Perhaps (and I can safely say that they, too, are an excellent venue - lots of us here are or were there, too).

But what it points out even more is just how likely some sort of "advice collision" is when you're trying to work a single issue in multiple venues where none knows what the other has said and where you (the generic you) have offered differing information, sometimes based on different questions having been asked.

There's nothing wrong with seeking help from more than one venue, but virtually any one of them will advise that the way to do that is sequentially, not simultaneously.

No assistant wants to have a black box of other things going on about which they know nothing and that could produce negative to catastrophic results if inappropriately mixed with something they're suggesting.


----------



## weybrew (Sep 22, 2008)

britechguy...acknowledged


----------



## Stancestans (Apr 26, 2009)

Fred Knurke said:


> Excellent advertisment for Bleepingcomputers.


Here https://www.excelguru.ca/content.php?184 is something to put things into perspective.


----------



## Gary R (Jul 23, 2008)

Stancestans said:


> Here https://www.excelguru.ca/content.php?184 is something to put things into perspective.

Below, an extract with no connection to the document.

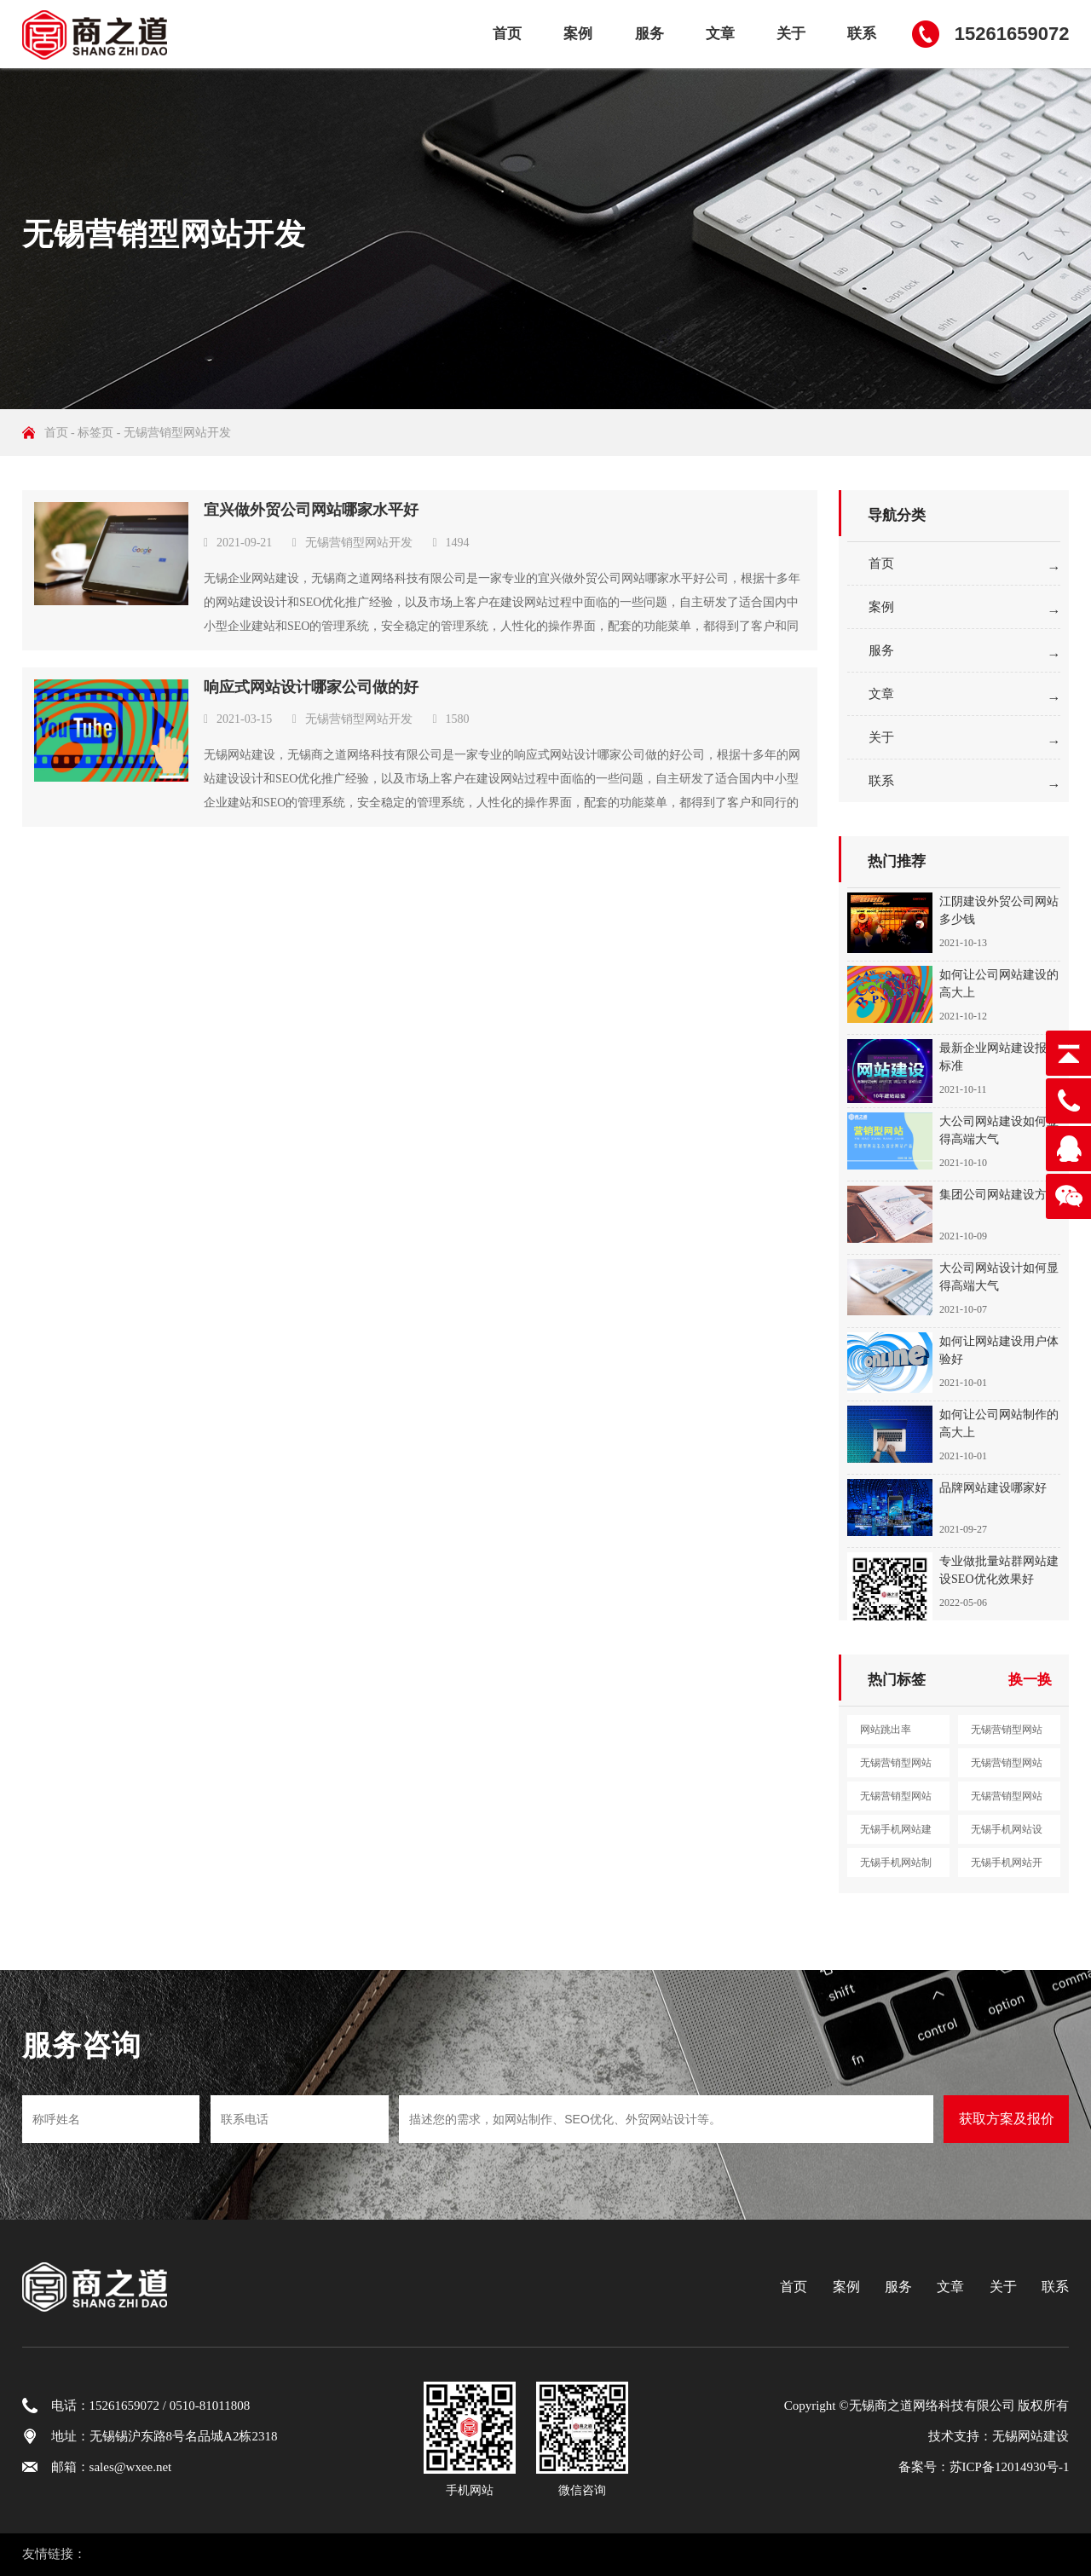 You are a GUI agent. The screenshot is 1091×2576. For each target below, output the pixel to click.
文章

Dead right, and said more eloquently than I ever could have phrased it. :thumb:


----------



## geo791 (Feb 4, 2008)

weybrew,
Most desktop motherboards do not have integrated wifi. The more pricey gaming boards may have wifi, and they will usually state that they do right in the description. I use a USB Netgear wifi adapter when working on client's computers in my basement. It connects to my network upstairs fine, though the speed is much slower. Laptops pretty much all have built in wifi, but, desktops do not. Also, if you are able to use a direct connection using an ethernet cable, that will always yield a better and faster Internet speed. This can be easily verified using speedtest.com.


----------